BEGIN
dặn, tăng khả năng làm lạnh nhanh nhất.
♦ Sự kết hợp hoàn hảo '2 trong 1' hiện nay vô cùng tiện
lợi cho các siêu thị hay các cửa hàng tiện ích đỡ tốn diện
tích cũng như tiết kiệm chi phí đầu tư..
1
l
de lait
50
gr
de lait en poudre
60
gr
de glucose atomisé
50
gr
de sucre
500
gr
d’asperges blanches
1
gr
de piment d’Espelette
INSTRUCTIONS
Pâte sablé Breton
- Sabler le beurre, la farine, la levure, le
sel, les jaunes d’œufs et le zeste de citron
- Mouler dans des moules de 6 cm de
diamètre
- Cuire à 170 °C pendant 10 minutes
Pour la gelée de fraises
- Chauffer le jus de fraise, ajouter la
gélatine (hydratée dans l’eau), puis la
END
BEGIN
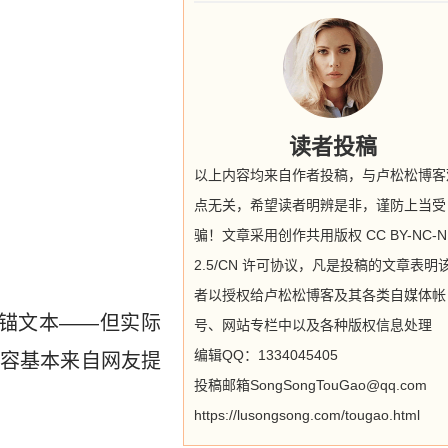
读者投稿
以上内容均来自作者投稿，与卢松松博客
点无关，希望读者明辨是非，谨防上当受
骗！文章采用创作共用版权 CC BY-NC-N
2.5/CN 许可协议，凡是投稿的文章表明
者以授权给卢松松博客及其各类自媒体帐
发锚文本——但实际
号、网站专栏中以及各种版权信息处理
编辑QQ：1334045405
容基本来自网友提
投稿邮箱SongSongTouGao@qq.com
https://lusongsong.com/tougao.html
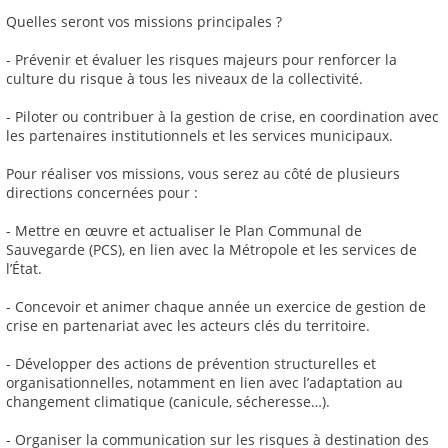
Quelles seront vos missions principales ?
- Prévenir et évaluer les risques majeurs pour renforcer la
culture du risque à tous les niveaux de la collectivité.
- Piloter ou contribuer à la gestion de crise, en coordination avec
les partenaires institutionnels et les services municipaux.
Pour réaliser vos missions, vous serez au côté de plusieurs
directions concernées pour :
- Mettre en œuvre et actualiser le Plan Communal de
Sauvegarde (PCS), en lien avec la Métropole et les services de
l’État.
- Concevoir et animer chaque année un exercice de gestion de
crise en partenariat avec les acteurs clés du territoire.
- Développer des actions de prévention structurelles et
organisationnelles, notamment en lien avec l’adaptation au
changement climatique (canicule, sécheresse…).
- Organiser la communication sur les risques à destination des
END
EXERCISE = When a line in the listing has the string "crise" in it, return that line.

RESULT OF THE EXERCISE =
- Piloter ou contribuer à la gestion de crise, en coordination avec
crise en partenariat avec les acteurs clés du territoire.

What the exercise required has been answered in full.